Those statistics were reported by the AAA Foundation for Traffic Safety, which commissioned a study that found that nine out of ten Americans support requiring all drivers who have been convicted of DWI more than once to use a device that won’t let their car start if they have been drinking. And, 69 percent of Americans support requiring all drivers convicted of DWI, including first-time offenders, to use such a device.’
These findings were part of the AAA Foundation’s third annual Traffic Safety Culture Index, a nationally-representative survey conducted by Abt SRBI Inc. The Traffic Safety Culture Index was a telephone survey of 2,000 U.S. residents ages 16 and older conducted from May 11, 2010 through June 7, 2010. For more information about the survey and other materials related to drinking and driving visit AAAFoundation.org.

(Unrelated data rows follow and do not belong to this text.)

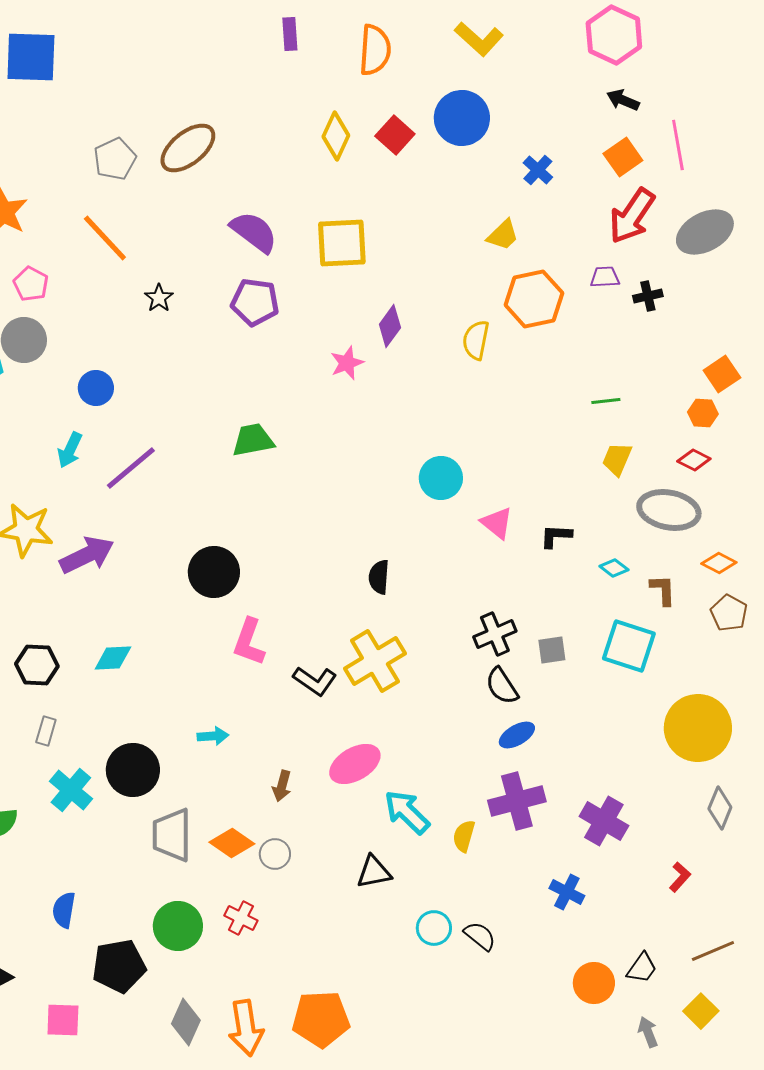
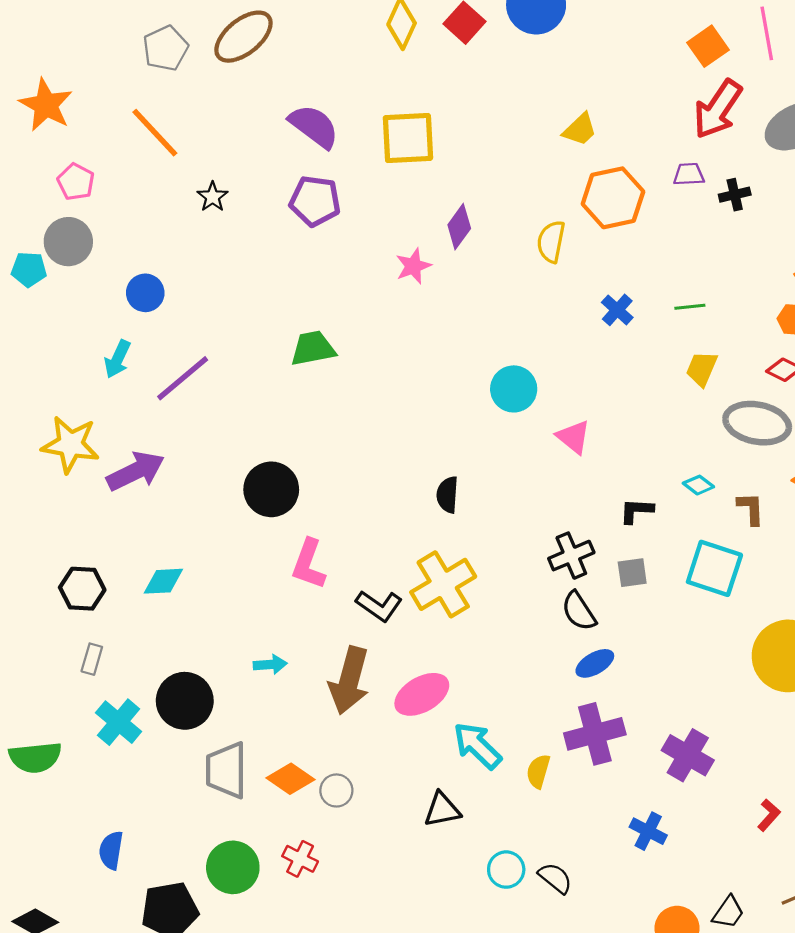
blue cross: (538, 170) -> (617, 310), moved
black L-shape: (556, 536) -> (636, 511), moved
brown arrow: (282, 786) -> (349, 680), moved, size x2.0

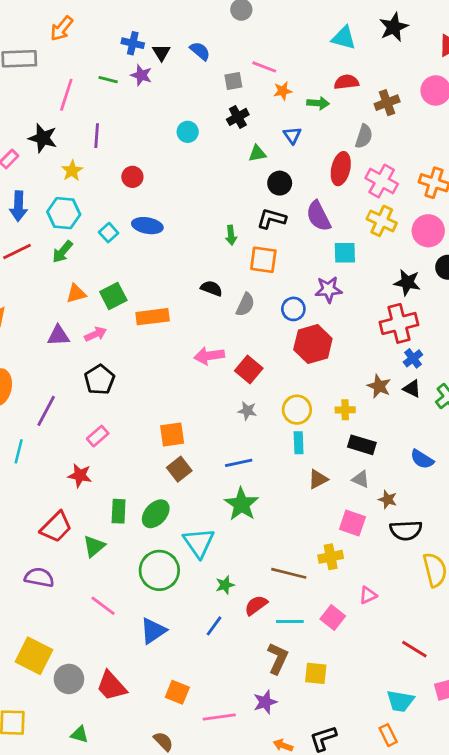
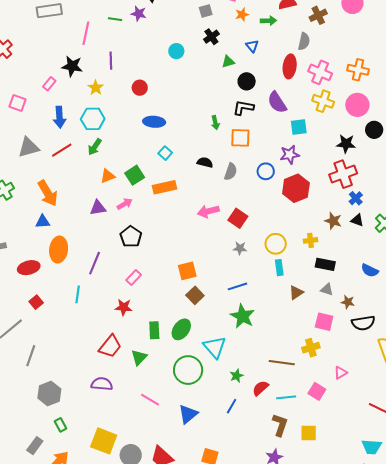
cyan square: (109, 233) -> (165, 153), moved
red hexagon: (313, 344) -> (296, 188), moved

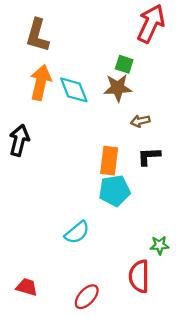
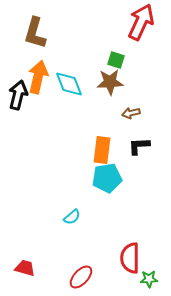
black arrow: (19, 140) -> (18, 95), moved
cyan semicircle: (77, 232) -> (72, 217), size x0.7
green star: (160, 245) -> (149, 279), moved

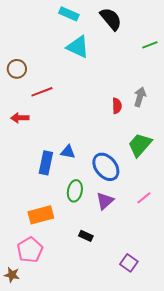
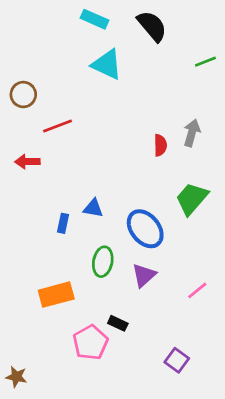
blue rectangle: (46, 163) -> (63, 223), size x0.6
pink line: (144, 198) -> (197, 290), moved
pink pentagon: (30, 250) -> (90, 342), moved

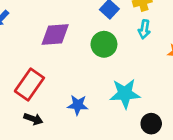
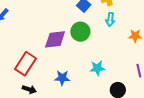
purple diamond: (55, 35) -> (55, 39), moved
cyan star: (125, 94) -> (97, 68), size x0.7

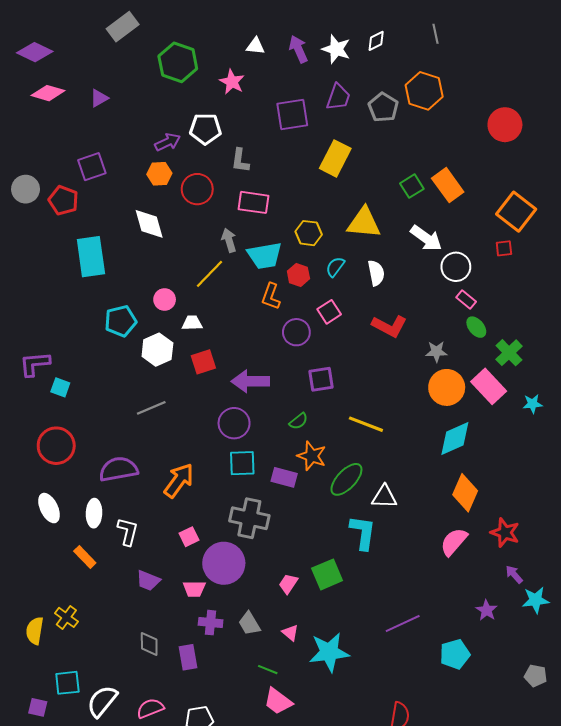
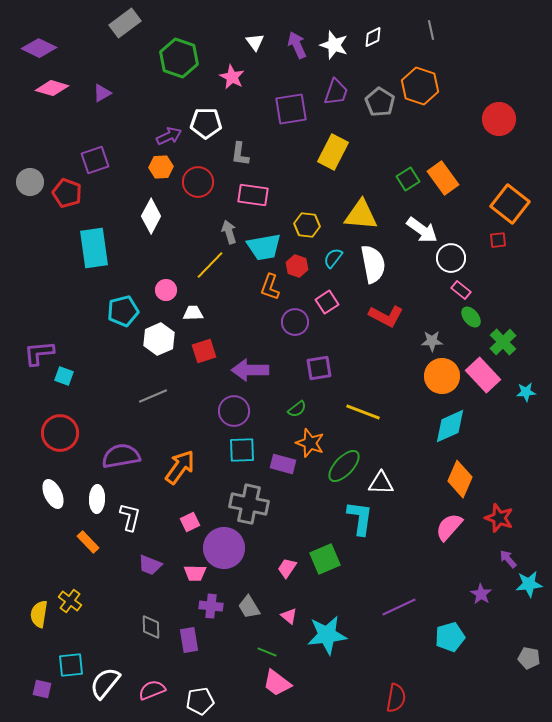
white triangle: (256, 46) -> (255, 42), turned 48
white diamond: (149, 224) -> (151, 216), turned 44
white semicircle: (376, 273) -> (373, 264), size x1.5

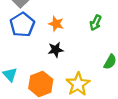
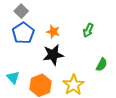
black star: (56, 50) -> (53, 55), size x1.5

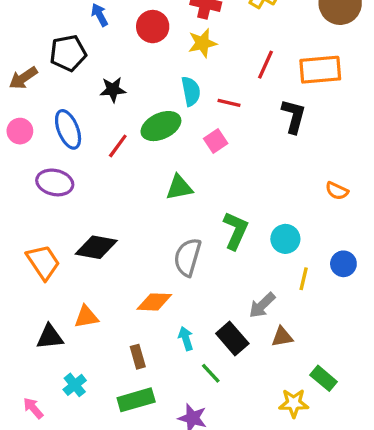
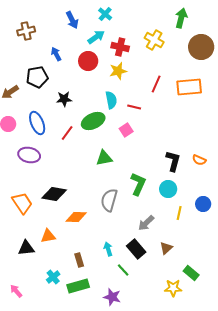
black L-shape: (294, 116) -> (173, 161), moved
orange diamond: (154, 302) -> (76, 217), moved
gray arrow: (262, 305) -> (146, 223), moved
brown triangle: (282, 337) -> (166, 248), turned -32
cyan cross: (75, 385) -> (53, 277), moved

The report from the foundation also cites a new analysis of National Highway Traffic Safety Administration data from 2000 to 2009 found that an average of 80 people a year are killed in alcohol-related crashes on New Year’s Day—almost two and a half times as many as on the same day of the week in other weeks around New Year’s. In 2009, 73 people were killed in alcohol-related crashes on New Year’s Day. In 2005—the last time New Year’s Day fell on a Saturday—98 people died in alcohol- related crashes on New Year’s Day.
The Federal Highway Administration says there were 190 million licensed drivers in 2000, the most recent data available. That means more than 19 million drivers hit the road drunk in the last 12 months, with almost 10 million confessing to doing it more than once in the last 12 months.